Doch was heißt das konkret, und wie geht das?

Ohne den Anspruch auf Vollständigkeit zu erheben, werden im Folgenden einige entscheidende Techniken und Funktionen entsprechender IBM Produkte[1] beschrieben, die sich speziell auf die Vereinfachung, Akzelerierung und Optimierung von Machine Learning Aufgaben und des Data Scientist Arbeitsablaufs beziehen.

Visuelle Modellentwicklung

Analytische Modelle können nicht nur programmatisch über integrierte Juypter Notebooks, sondern auch über einen Visual Model Builder Interface entwickelt, trainiert, validiert, getestet und implementiert werden. Mithilfe benutzerfreundlicher Assistenten kann der Nutzer ohne Kenntnis und Anwendung entsprechender Programmiersprachen (z.B. Scala, Python, R), und entsprechender ML und Deep Learning Bibliotheken (z.B. Spark MLlib, scicit-learn, TensorFlow, Caffe, usw.) und vor allen Dingen ohne Kenntnisse hinsichtlich der Eignung und Anwendbarkeit der schier unüberschaubaren Menge an verschiedenen ML-Algorithmen auf eine Aufgabenstellung quasi wie ein Data Scientist agieren.

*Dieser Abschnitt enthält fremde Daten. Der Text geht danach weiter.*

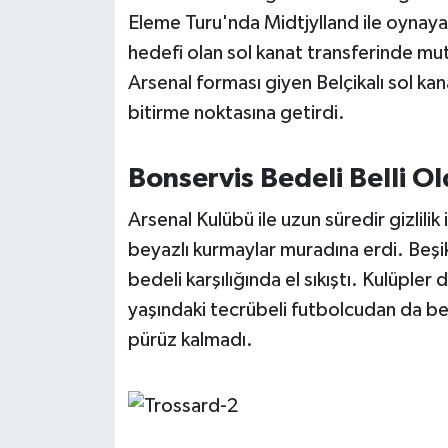
OTOMOTİV
Eleme Turu'nda Midtjylland ile oynay
hedefi olan sol kanat transferinde mut
Resmi İlanlar
Arsenal forması giyen Belçikalı sol ka
SAĞLIK
bitirme noktasına getirdi.
Savaştepe
Bonservis Bedeli Belli Ol
SEYAHAT
Arsenal Kulübü ile uzun süredir gizlilik
beyazlı kurmaylar muradına erdi. Beşik
SİYASET
bedeli karşılığında el sıkıştı. Kulüple
yaşındaki tecrübeli futbolcudan da bek
Sındırgı
pürüz kalmadı.
SPOR
SÜRMANŞET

Mit wenigen, einfachen Schritten wird dem Nutzer der Zugriff und die Aufbereitung der Daten, das Trainieren des analytischen Modells, die Bereitstellung und auch das Scoren[2] des Modells ermöglicht. Der komplexe Entwicklungsprozess eines Regressions- oder Klassifikations-Modells wird hierbei signifikant vereinfacht. Durch den Visual Model Builder wir auch die Auswahl des passenden ML-Algorithmus anhand der Aufgabenstellung und der zur Verfügung stehenden Daten mit den entsprechenden Features automatisiert, wobei die Genauigkeit und Präzision der zur Auswahl stehenden analytischen Modelle dem Nutzer leicht verständlich angezeigt wird.

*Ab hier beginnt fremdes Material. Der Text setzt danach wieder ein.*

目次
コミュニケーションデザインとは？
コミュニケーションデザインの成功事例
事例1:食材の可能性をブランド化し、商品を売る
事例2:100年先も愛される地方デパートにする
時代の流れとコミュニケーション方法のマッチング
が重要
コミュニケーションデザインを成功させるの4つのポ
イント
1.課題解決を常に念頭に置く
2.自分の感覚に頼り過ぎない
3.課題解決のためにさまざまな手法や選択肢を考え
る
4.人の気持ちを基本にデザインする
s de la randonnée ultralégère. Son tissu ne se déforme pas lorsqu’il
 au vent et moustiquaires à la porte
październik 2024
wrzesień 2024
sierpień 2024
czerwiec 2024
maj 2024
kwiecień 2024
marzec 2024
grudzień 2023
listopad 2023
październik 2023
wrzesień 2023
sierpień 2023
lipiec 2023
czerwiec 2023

Kontinuierliche Modellanpassung

Eine weitere Herausforderung nach der Bereitstellung der analytischen Modelle ist im operationalen Betrieb die kontinuierliche Überprüfung der Präzision und Relevanz des Modells im Kontext definierter Geschäftsziele. Durch eventuelle Änderungen der Einflussfaktoren und Gewichtung der selektierten Features auf ein analytisches Modell kann sich die Genauigkeit über die Zeit verschlechtern. Dies wird bei IBM Machine Learning Produkten durch eine kontinuierliche Evaluierung der Modelle adressiert, welches über ein modernes RESTful API leicht implementiert werden kann. Diese Feedback Loop kann regelmäßig erfolgen (z.B. täglich oder wöchentlich) und ermöglicht den Data Scientists und Anwendungsentwicklern eine kontinuierliche Evaluierung und Anpassung (Retraining) der analytischen Modelle im operationalen Betrieb.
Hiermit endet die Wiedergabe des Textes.